Published on Sun Dec 29 2024 14:25:00 GMT+0000 (Coordinated Universal Time) by Harry James Moss
Previous efforts
I’ve spent a long time (actually years) looking for a static site generator that I could be truly happy with. Truth be told, I’m still looking. Just for clarity, I’m talking about something for ‘personal’ websites that you might use for displaying portfolio work, career development, networking and the like. I really like mkdocs for generatic static sites for documentation, and I think you should use it if that’s what you’re looking for.
For a few years I stuck with Jekyllbut never really got on with the ruby packaging cruft that comes along with it (sorry!). There was always a feeling that the themes were a bit… tired?

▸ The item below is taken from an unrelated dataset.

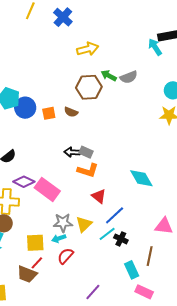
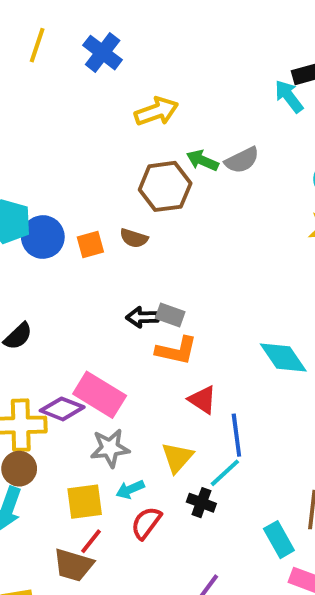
purple diamond: (24, 182) -> (62, 409), moved
blue line: (115, 215) -> (236, 435), turned -50
gray star: (63, 223) -> (110, 448), moved
black cross: (121, 239) -> (201, 503), moved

Still, the zero-to-static-site time was quite low, and it’s served me in the past. I’ve also dabbled with a few alternatives, but never really found them as good as Jekyll, which I still don’t love.
Checking out AstroJS
As is now tradition in the nether zone between Christmas and New Year, I had a look at updating my personal/career/interests website. A bit of googling led me to stumble across Astro as an alternative to Jekyll after I decided that a theme refresh wasn’t quite going to cut it.
I’ve long resisted properly delving into a JavaScript framework, and that hasn’t really changed. I skimmed the docs, was impressed by the demo sites on display, but really since I want a static site I skipped over most of the bells and whistles and launched straight into browsing pre-created themes. I quickly found a theme I liked (shout out Brutal!) and kicked things off with npm
. I’m way more familiar with node/npm than I ever was with the gem/bundler world thanks to some DevOps-y projects I’ve been involved in at work, so this was a nice & familiar process that had me set up with a skeleton site in no time at all, save for the node install.
After tweaking things to my liking, resizing divs here and there and putting some of my own ‘branding’ up, things were pretty much done. As is normal with these things, it’ll need work on in the future. What I’m mainly hoping for is to build on what I’ve got, rather than have a complete change of framework in six months time. Time will tell! And, on that…
What about htmx?
I attended a great talk by Chris Cave-Ayland at RSLondon in 2023 (here’s the abstract, but I sadly can’t find the slides) extolling the virtues of htmx and positioning it as part of the backlash against bloated JS frameworks, replacing JS where html would do instead. This is probably where I’ll turn my attention next, incorporating some htmx into the static site. If it gets far enough, then it might turn into a template for use with Astro. Whether this is a good idea remains to be seen.